Report back every line of the entries that contains "year", exactly as written.

DATA PROVIDED:
========

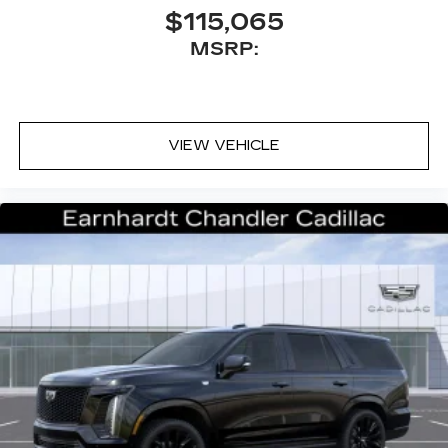
$115,065
MSRP:
VIEW VEHICLE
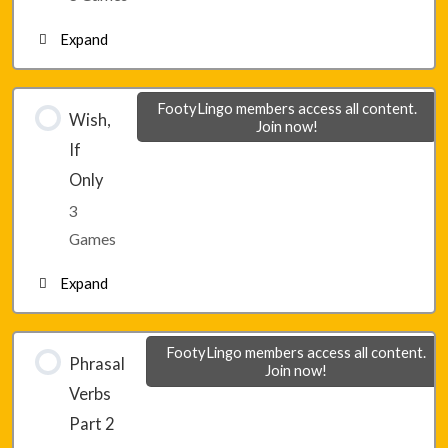
Expand
Lesson 32 – Game 3
Lesson 33 – Game 1
FootyLingo members access all content.
Wish,
Join now!
If
Lesson 33 – Game 2
Only
3
Lesson 33 – Game 3
Games
Expand
Lesson 34 – Game 1
FootyLingo members access all content.
Phrasal
Join now!
Verbs
Lesson 34 – Game 2
Part 2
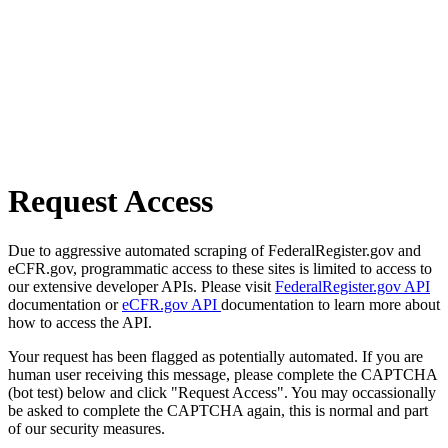
Request Access
Due to aggressive automated scraping of FederalRegister.gov and
eCFR.gov, programmatic access to these sites is limited to access to
our extensive developer APIs. Please visit
FederalRegister.gov API
documentation or
eCFR.gov API
documentation to learn more about
how to access the API.
Your request has been flagged as potentially automated. If you are
human user receiving this message, please complete the CAPTCHA
(bot test) below and click "Request Access". You may occassionally
be asked to complete the CAPTCHA again, this is normal and part
of our security measures.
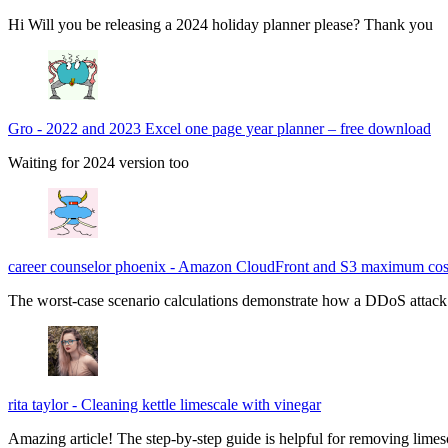
Hi Will you be releasing a 2024 holiday planner please? Thank you
Gro
-
2022 and 2023 Excel one page year planner – free download
Waiting for 2024 version too
career counselor phoenix
-
Amazon CloudFront and S3 maximum cos
The worst-case scenario calculations demonstrate how a DDoS attack c
rita taylor
-
Cleaning kettle limescale with vinegar
Amazing article! The step-by-step guide is helpful for removing limes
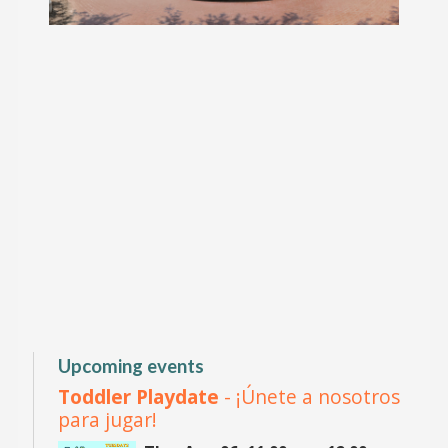
Upcoming events
Toddler Playdate
- ¡Únete a nosotros
para jugar!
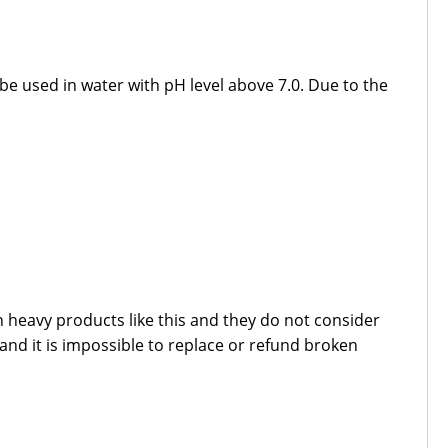
 be used in water with pH level above 7.0. Due to the
 heavy products like this and they do not consider
 and it is impossible to replace or refund broken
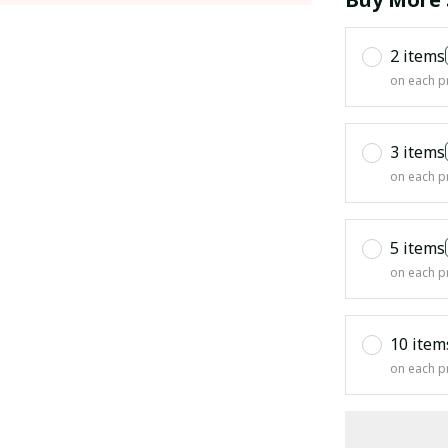
2 items
on each p
3 items
on each p
5 items
on each p
10 item
on each p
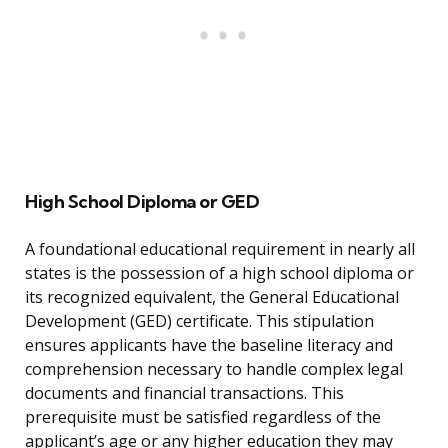
High School Diploma or GED
A foundational educational requirement in nearly all
states is the possession of a high school diploma or
its recognized equivalent, the General Educational
Development (GED) certificate. This stipulation
ensures applicants have the baseline literacy and
comprehension necessary to handle complex legal
documents and financial transactions. This
prerequisite must be satisfied regardless of the
applicant’s age or any higher education they may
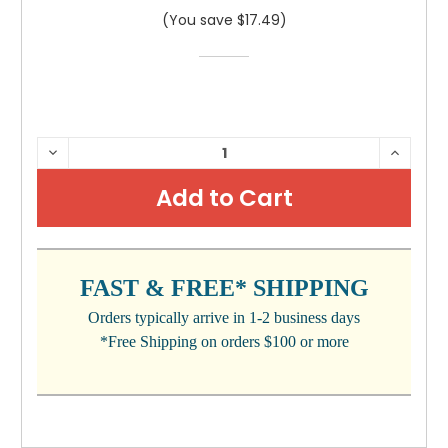
(You save $17.49)
CURRENT
DECREASE
INCRE
QUANTITY:
QUANTI
STOCK:
FAST & FREE* SHIPPING
Orders typically arrive in 1-2 business days
*Free Shipping on orders $100 or more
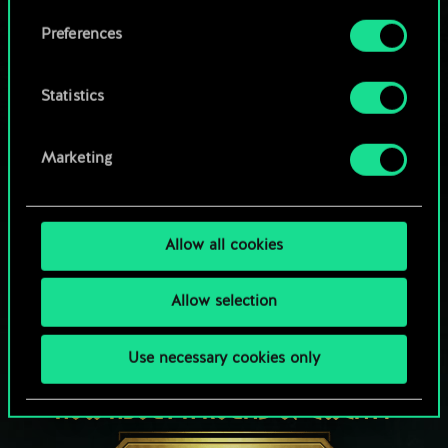
Browse community decks
them in the “Settings” menu below.
Preferences
Statistics
Marketing
Allow all cookies
Allow selection
Use necessary cookies only
HOW ABOUT A ROUND OF GWENT?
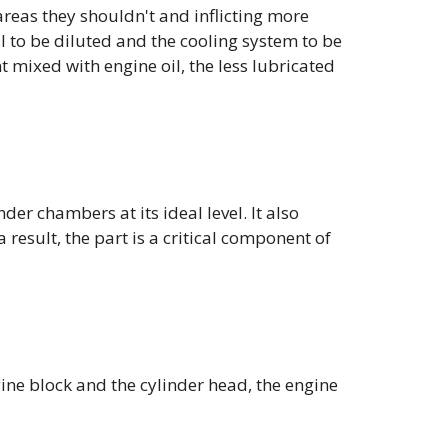
areas they shouldn't and inflicting more
 to be diluted and the cooling system to be
t mixed with engine oil, the less lubricated
der chambers at its ideal level. It also
 result, the part is a critical component of
gine block and the cylinder head, the engine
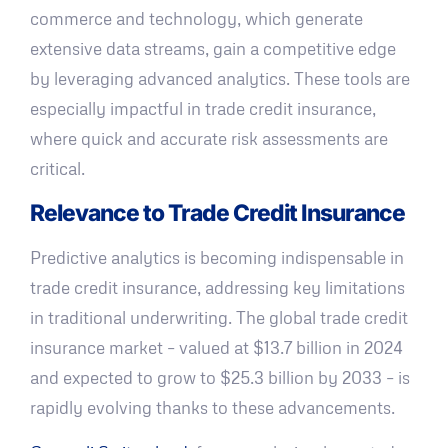
commerce and technology, which generate
extensive data streams, gain a competitive edge
by leveraging advanced analytics. These tools are
especially impactful in trade credit insurance,
where quick and accurate risk assessments are
critical.
Relevance to Trade Credit Insurance
Predictive analytics is becoming indispensable in
trade credit insurance, addressing key limitations
in traditional underwriting. The global trade credit
insurance market – valued at $13.7 billion in 2024
and expected to grow to $25.3 billion by 2033 – is
rapidly evolving thanks to these advancements.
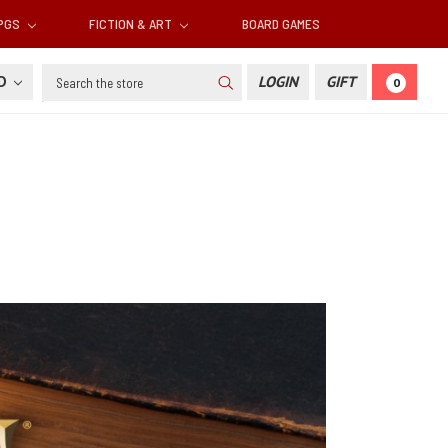
RPGS
FICTION & ART
BOARD GAMES
Search
SD
LOGIN
GIFT
0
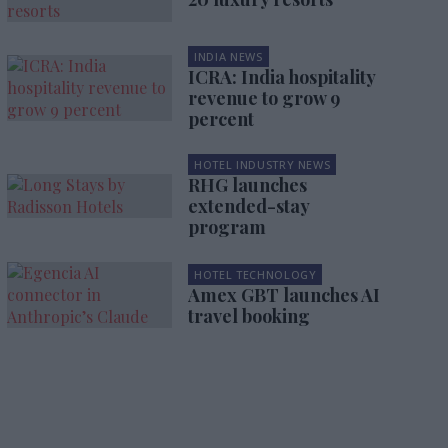
INDIA NEWS
ICRA: India hospitality
revenue to grow 9
percent
HOTEL INDUSTRY NEWS
RHG launches
extended-stay
program
HOTEL TECHNOLOGY
Amex GBT launches AI
travel booking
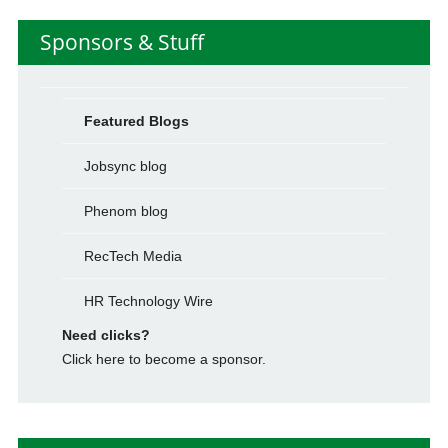
Sponsors & Stuff
Featured Blogs
Jobsync blog
Phenom blog
RecTech Media
HR Technology Wire
Need clicks?
Click here to become a sponsor.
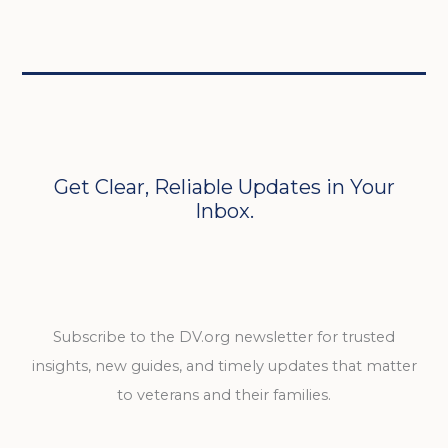
Get Clear, Reliable Updates in Your
Inbox.
Subscribe to the DV.org newsletter for trusted
insights, new guides, and timely updates that matter
to veterans and their families.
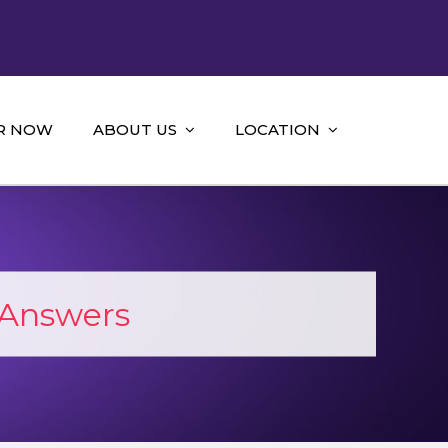
R NOW
ABOUT US
LOCATION
 Answers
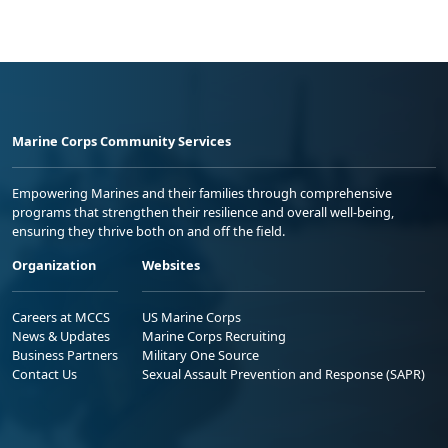
Marine Corps Community Services
Empowering Marines and their families through comprehensive
programs that strengthen their resilience and overall well-being,
ensuring they thrive both on and off the field.
Organization
Websites
Careers at MCCS
US Marine Corps
News & Updates
Marine Corps Recruiting
Business Partners
Military One Source
Contact Us
Sexual Assault Prevention and Response (SAPR)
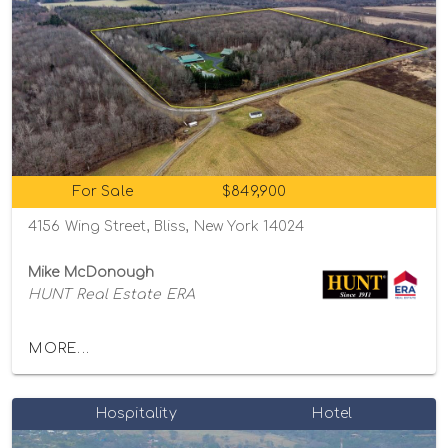
For Sale
$849,900
4156 Wing Street, Bliss, New York 14024
Mike McDonough
HUNT Real Estate ERA
MORE...
Hospitality
Hotel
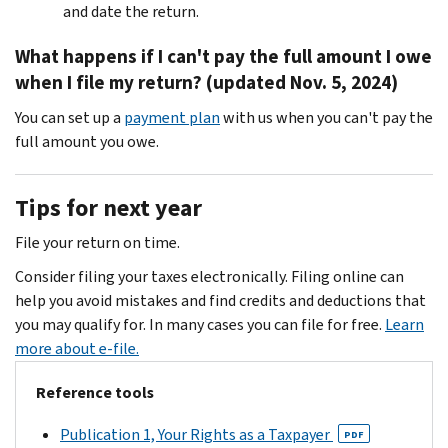
and date the return.
What happens if I can't pay the full amount I owe
when I file my return? (updated Nov. 5, 2024)
You can set up a
payment plan
with us when you can't pay the
full amount you owe.
Tips for next year
File your return on time.
Consider filing your taxes electronically. Filing online can
help you avoid mistakes and find credits and deductions that
you may qualify for. In many cases you can file for free.
Learn
more about e-file.
Reference tools
Publication 1, Your Rights as a Taxpayer
PDF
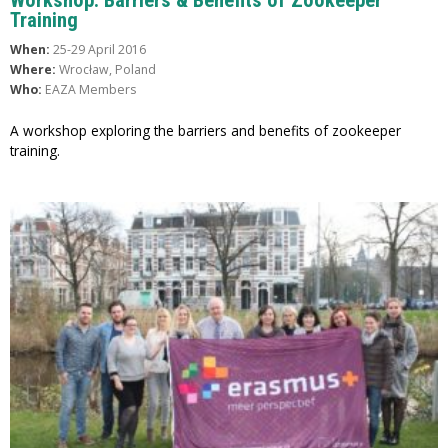
Training
When:
25-29 April 2016
Where:
Wrocław, Poland
Who:
EAZA Members
A workshop exploring the barriers and benefits of zookeeper
training.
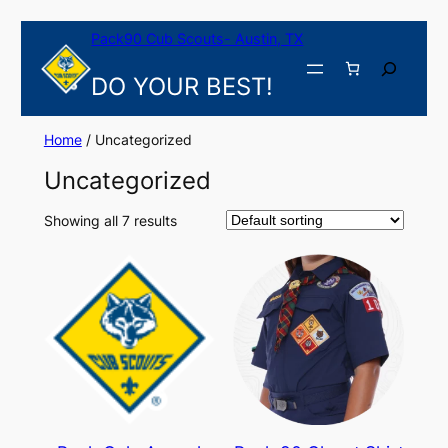
Skip
Pack90 Cub Scouts- Austin, TX
to
content
Search
DO YOUR BEST!
Home
/ Uncategorized
Uncategorized
Showing all 7 results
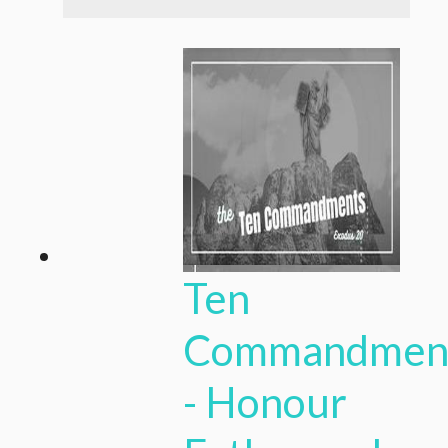
Ten
Commandmen
- Honour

========

ANSWER TO THIS TASK:
2022 and 2023 Excel one page year planner – free download
Tips for next year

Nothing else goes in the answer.